Elle se leva enfin, s'assit auprès de son bureau. Elle regrettait les paroles échangées avec ses sœurs malgré tout. Elle écrivit une lettre d'excuses à Trede puis à Kentan. Décidément, elle avait le don pour se mettre tout le monde à dos. Ses gardes, Tor-pen, Ruz, Ael, sa mère, ses sœurs. Elle avait l'impression de tout gâcher à chaque fois. Une larme coula sur sa joue. Se sentir seule une fois de plus. Pourtant elle avait l'impression de faire de son mieux. Elle essayait vraiment. Elle était trop sensible, s'énervait trop vite. Toujours sur la défensive, prête à rendre les coups.

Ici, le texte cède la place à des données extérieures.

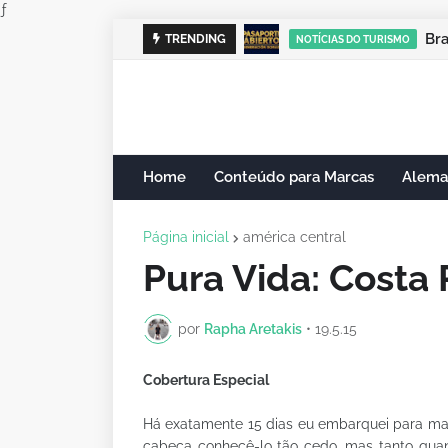
ƒ
Cam
TRENDING
NOTÍCIAS DO TURISMO
Home
Conteúdo para Marcas
Alema
Página inicial
américa central
Pura Vida: Costa 
por
Rapha Aretakis
•
19.5.15
Cobertura Especial
Há exatamente 15 dias eu embarquei para ma
cabeça conhecê-lo tão cedo, mas tanto qua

« Tout le monde essaie de faire de son mieux » se dit-elle.

On reçoit tous des armes, des clés différentes et on fait du mieux qu'on peut avec. Dans son cas ce n'était pas suffisant. Les lettres d'excuses était un début se rassura-t-elle. Elle rajouta une note à Trede pour lui proposer de jouer à un jeu de société juste toutes les deux le lendemain. Ça ferait plaisir à Kentan.

La lettre de Pesked gisait à côté d'elle, l'implorant de l'ouvrir. Mais la princesse n'était pas d'humeur. Trop fatiguée, trop déprimée,trop occupée. Elle voulait régler d'autres problèmes avant ça,d'autres moins gros qui faisaient moins mal à la tête. Son premier ami avait été blessé par son sale caractère. Elle avait vexé Ael et à cause de ça il se faisait harceler par une bande de crétins qui faisaient vingt kilos de plus que lui. Il était trop fragile pour ça. Lui qui était venu au palais pour planter des fleurs. La situation avait déjà trop duré. Ça ne faisait que quelques jours mais c'était déjà trop. Elle se devait de le ramener auprès d'elle. Il y serait plus en sécurité. Elle prit la lettre avec elle et traversa sa fenêtre. Sa porte secrète, loin des obligations de la royauté. Étape une : Trouver Ael.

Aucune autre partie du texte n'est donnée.